The Bankruptcy Law Reform Committee (BLRC) also emphasized on this factor while
reviewing ARCs as potential instruments for insolvency resolution. The mechanism is largely seen as a debt recovery tool and not an
insolvency resolution tool. In the report, a thin line between
'realization' and 'rescue' was therefore drawn. Because the purpose and the aim
of ARCs is to 'realize the dues' and reposition the creditor, in its truest
sense, it does not amount to' rescue '.
However, by way
of the Amendment Act, 2016, in SARFAESI Act a major change was introduced.

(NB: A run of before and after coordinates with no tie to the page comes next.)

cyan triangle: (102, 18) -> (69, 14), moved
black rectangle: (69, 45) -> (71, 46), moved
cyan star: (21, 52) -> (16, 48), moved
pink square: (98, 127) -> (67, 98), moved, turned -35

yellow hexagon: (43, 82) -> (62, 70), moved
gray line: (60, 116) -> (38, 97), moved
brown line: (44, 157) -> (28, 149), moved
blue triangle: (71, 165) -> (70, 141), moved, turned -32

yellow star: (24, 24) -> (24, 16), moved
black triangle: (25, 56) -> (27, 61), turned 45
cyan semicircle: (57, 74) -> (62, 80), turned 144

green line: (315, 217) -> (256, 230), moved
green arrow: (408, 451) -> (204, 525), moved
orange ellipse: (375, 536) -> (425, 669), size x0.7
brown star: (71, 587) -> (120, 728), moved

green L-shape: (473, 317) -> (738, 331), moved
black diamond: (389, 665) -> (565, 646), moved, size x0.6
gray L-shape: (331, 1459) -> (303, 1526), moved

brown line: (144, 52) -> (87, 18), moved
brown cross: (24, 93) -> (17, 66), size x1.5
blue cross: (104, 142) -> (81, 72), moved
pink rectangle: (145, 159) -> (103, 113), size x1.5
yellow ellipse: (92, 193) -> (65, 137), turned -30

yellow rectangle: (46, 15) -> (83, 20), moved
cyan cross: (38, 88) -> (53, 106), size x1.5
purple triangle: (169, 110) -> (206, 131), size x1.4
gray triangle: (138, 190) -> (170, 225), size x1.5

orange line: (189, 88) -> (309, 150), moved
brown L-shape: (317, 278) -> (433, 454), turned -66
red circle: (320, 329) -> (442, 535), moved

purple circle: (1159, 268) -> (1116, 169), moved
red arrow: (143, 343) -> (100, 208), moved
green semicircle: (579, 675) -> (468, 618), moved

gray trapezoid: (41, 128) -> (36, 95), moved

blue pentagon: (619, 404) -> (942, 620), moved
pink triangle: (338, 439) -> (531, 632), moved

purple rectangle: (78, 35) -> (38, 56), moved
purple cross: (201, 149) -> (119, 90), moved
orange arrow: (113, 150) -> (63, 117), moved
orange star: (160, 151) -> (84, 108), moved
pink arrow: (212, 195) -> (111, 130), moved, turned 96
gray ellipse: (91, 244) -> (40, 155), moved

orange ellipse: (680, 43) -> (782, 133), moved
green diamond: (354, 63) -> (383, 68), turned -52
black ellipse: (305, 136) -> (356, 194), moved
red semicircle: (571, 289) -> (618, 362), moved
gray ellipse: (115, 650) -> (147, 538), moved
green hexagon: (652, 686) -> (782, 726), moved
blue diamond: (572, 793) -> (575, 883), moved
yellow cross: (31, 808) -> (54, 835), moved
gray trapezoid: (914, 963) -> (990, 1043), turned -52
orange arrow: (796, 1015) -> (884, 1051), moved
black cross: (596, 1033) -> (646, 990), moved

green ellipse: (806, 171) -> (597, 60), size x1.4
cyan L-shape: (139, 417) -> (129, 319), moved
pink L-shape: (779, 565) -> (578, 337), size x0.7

Section 15(4) now provides that if any secured creditor has converted part of
its debt into shares of a borrower company together with other secured
creditors or any asset rehabilitation company or financial institution or any
other assignee and thus gained a controlling interest in the borrower company,
such secured creditors shall not be liable to restore the management of the
borrower company's debt.'
ARCs as resolution applicant under the I&B Code
Under I&B Code, a Resolution applicant
may be any person who submits a resolution proposal individually or jointly
with any other individual. The person should not, however, be an ineligible U/s
29A of IBC. Explanation I of section 29A should be referred to in the first
provision. Similarly, provided that nothing in clause (iii) of Explanation I
applies to a resolution applicant where that applicant is a financial person
and is not a related party to a corporate debtor' shall refer to that
resolution applicant. The 'financial body includes an ARC registered under the
SARFAESI Act, as stated in Explanation II.
The language of
the statute, as set out above, makes it very clear that an ARC may be an
applicant for a resolution under the I&B
Code. Although the opening words of Explanation II require certain organizations to comply with the requirements or conditions which may be
notified by the central government, however, no such notification or criteria
have been provided to date.
Today, the very role of an applicant for a settlement is to
establish a resolution strategy. The resolution strategy, pursuing the
corporate debtor's insolvency resolution as an ongoing issue, may include a
number of steps, including different forms of restructuring options and share
acquisition. Therefore, it should not be a matter of concern whether the
settlement occurs by way of debt or by way of equity. As already defined by way
of landmark court rulings, the I&B
Code is in itself a complete code, having as its main objective, the
resolution and resurrection of insolvent entities. The resolution proposal must
not, however, contravene any other clause of legislation according to see
section 30(2) (e).
Clearly the
SARFAESI there is nothing that is preventing the injection of equity into an
individual through an ARC. There is therefore arguably no discrepancy between
the provisions of the SARFAESI Act and the IBC and as such, the provisions of
the SARFAESI Act cannot be said to be ultra vires in a plan which provides for
an ARC's equity participation. This again is subject to the condition that such
a relationship between the ARC and the corporate debtor is impermanent.
CONCLUSION
From the above
debate, there does not seem to be any bar on ARCs on being equity partners
under resolution plans. The only factor that needs attention is that when ARCs
take over the management of a company, they can only run the company until the
company is revive and not beyond that. A resolution process is to revive the corporate debtor, and putting
restrictions on resolution applicants only lessens the chances of revival.
In order to address this issue there must be adequate clarification under the
SARFAESI Act or one provided by RBI on the same.